Preparing for World War Against Iran (Revelation 15)

 
Hawks are closing in on the White House. John Bolton, arguably the most abrasive American diplomat of the twenty-first century, will soon assume the top foreign-policy job at the National Security Council. As is his wont, President Trump announced yet another shakeup of his inner circle in a tweet late on Thursday. He dismissed General H. R. McMaster, who couldn’t survive a testy relationship with the impatient President despite his battle-hardened career and three stars on his epaulets. Trump tapped Bolton to take over. A former U.N. Ambassador currently best known as a Fox News pundit, Bolton has advocated far harder positions than Trump, including bombing campaigns, wars, and regime change. The late-day news flash sent chills across Washington, even among some Republicans.
With Mike Pompeo, the C.I.A. director, due to take over from the ousted Rex Tillerson at the State Department, the team deciding American actions across the globe will now be weighted by hard-liners and war advocates. Defense Secretary James Mattis, a retired marine general, is the most pragmatic policymaker left. What an irony. (And how long will Mattis stay? He was photographed having dinner with Tillerson on Tuesday.)
Bolton, a Yale-educated lawyer whose trademark is a white walrus mustache, championed the invasion of Iraq in 2003, which produced chaos followed by waves of extremist violence in the region. He also advocated international intervention to oust Syria’s Bashar al-Assad. He has repeatedly urged military action in Iran and North Korea, which he has called “two sides of the same coin.”
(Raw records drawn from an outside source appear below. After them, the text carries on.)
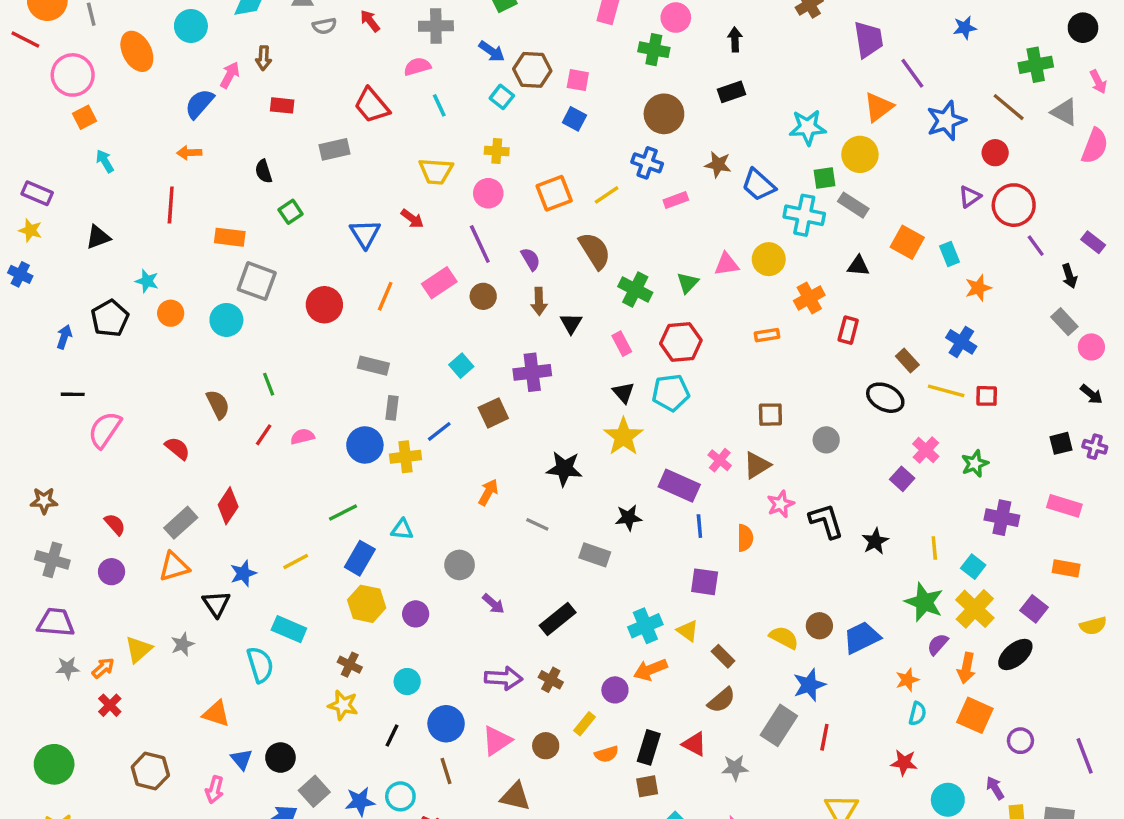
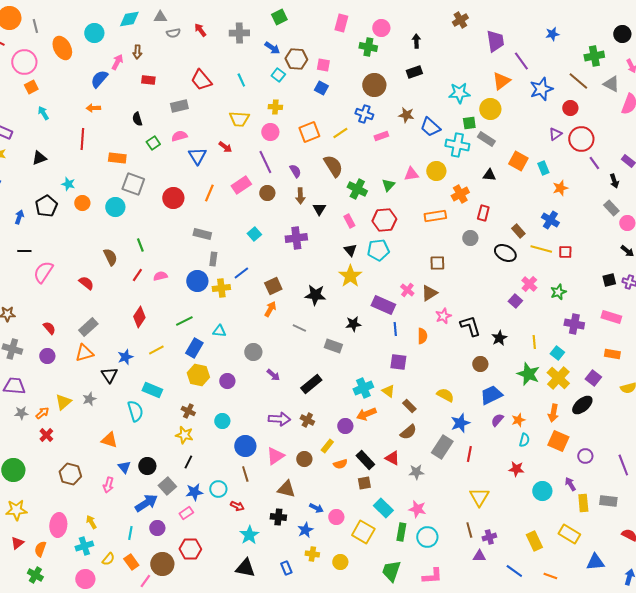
pink semicircle: (417, 67) -> (179, 136), moved
orange rectangle: (767, 335) -> (435, 216), size x1.5
brown square: (493, 413) -> (273, 286), moved
gray circle: (826, 440) -> (470, 238), moved
red diamond: (228, 506) -> (139, 317), moved
brown circle: (819, 626) -> (480, 364), moved
purple semicircle: (938, 644) -> (497, 420), moved
black line: (392, 736) -> (188, 462), moved
black rectangle: (649, 747) -> (365, 460), turned -60

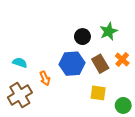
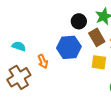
brown rectangle: (100, 64) -> (97, 37), moved
yellow square: (98, 93) -> (99, 62), moved

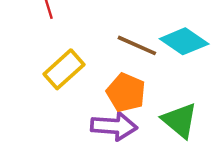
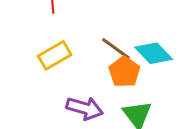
orange pentagon: (126, 93) -> (124, 72), moved

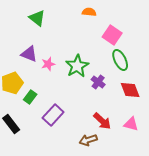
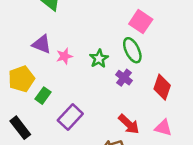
green ellipse: (120, 60) -> (132, 50), moved
green star: (77, 66) -> (99, 59), size x0.7
red diamond: (130, 90) -> (162, 87), turned 40

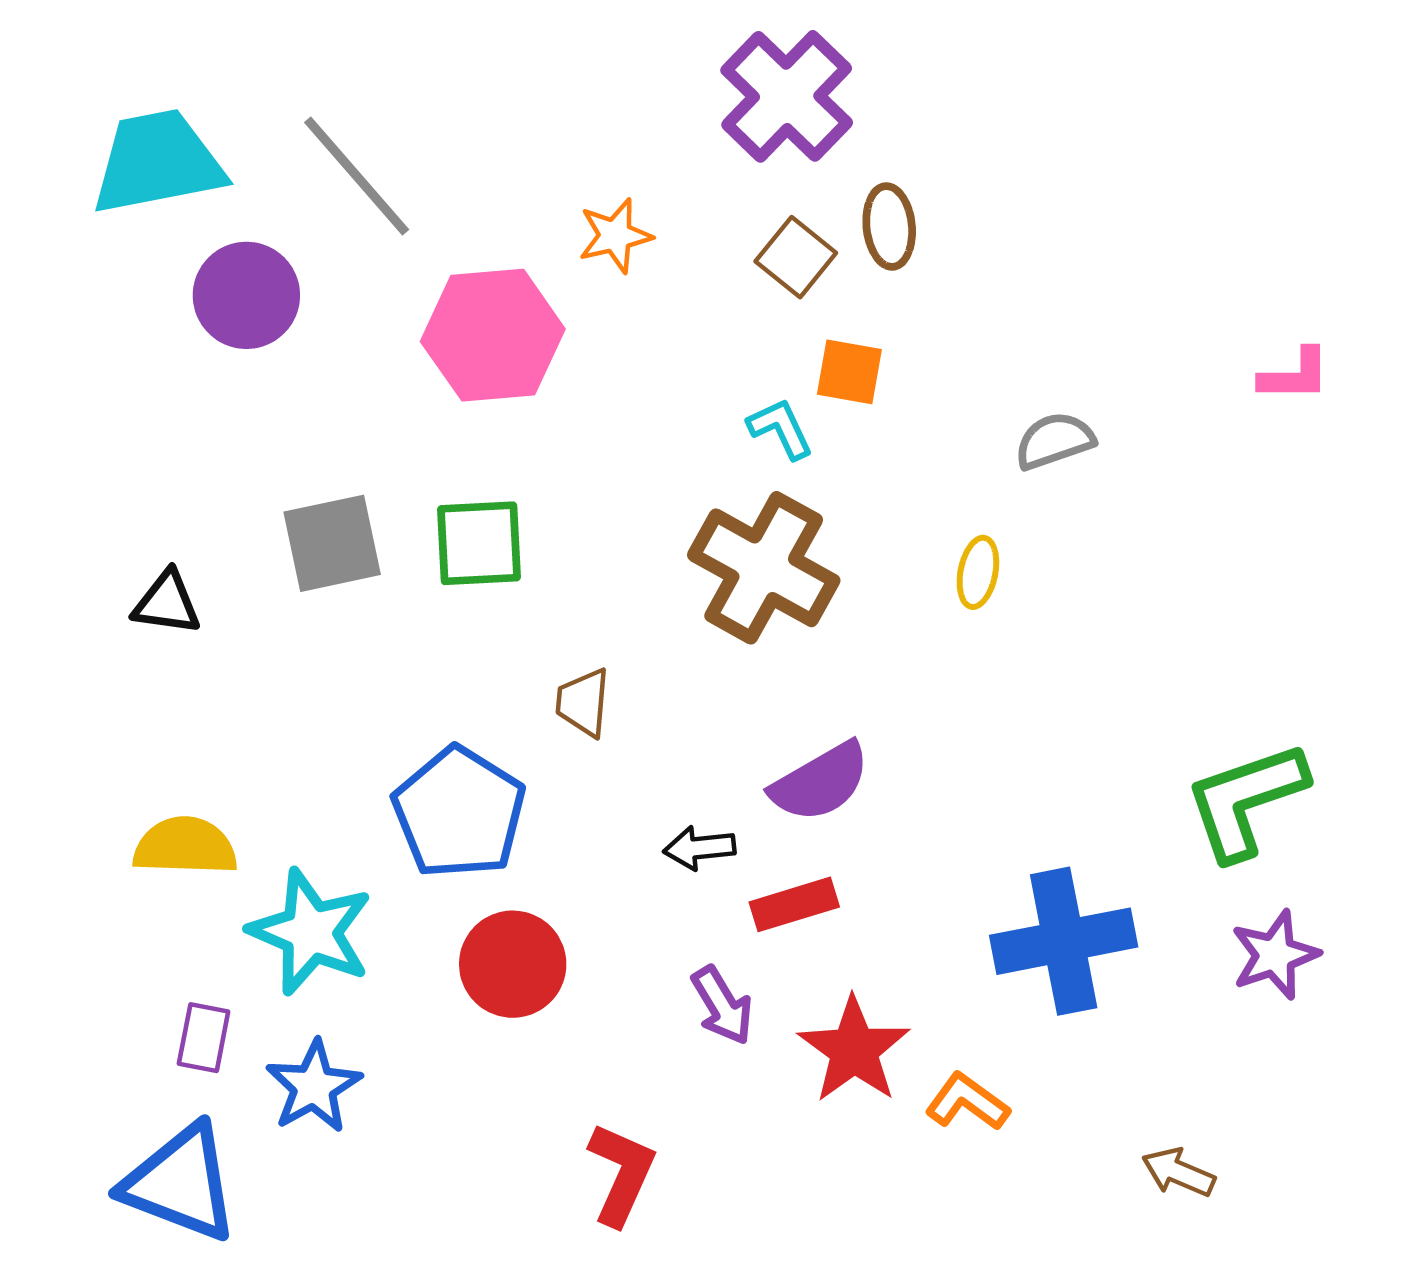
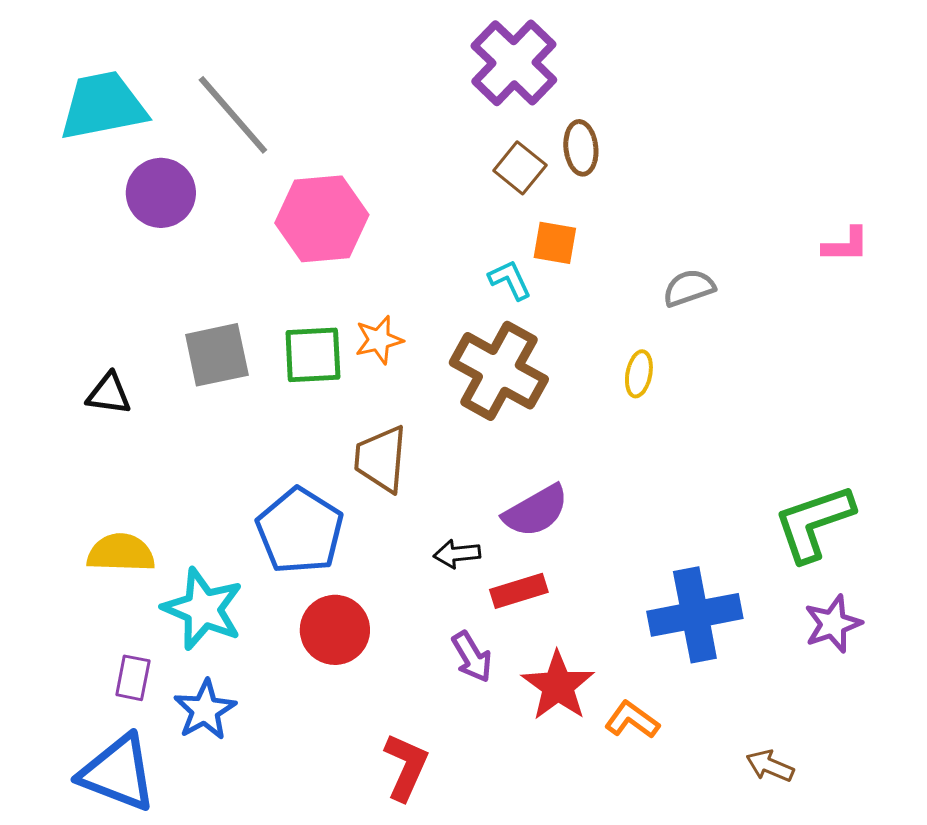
orange star: (615, 236) -> (379, 340), moved
brown trapezoid: (583, 702) -> (381, 459), size x1.5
In an op-ed for the Wall Street Journal, written two months ago, Bolton condemned the 2015 nuclear deal with Iran as a “massive strategic blunder”—then went further. American policy, he wrote, “should be ending Iran’s 1979 Islamic Revolution before its fortieth anniversary,” next February. “Recognizing a new Iranian regime in 2019 would reverse the shame of once seeing our diplomats held hostage for four hundred and forty-four days. The former hostages can cut the ribbon to open the new U.S. Embassy in Tehran.”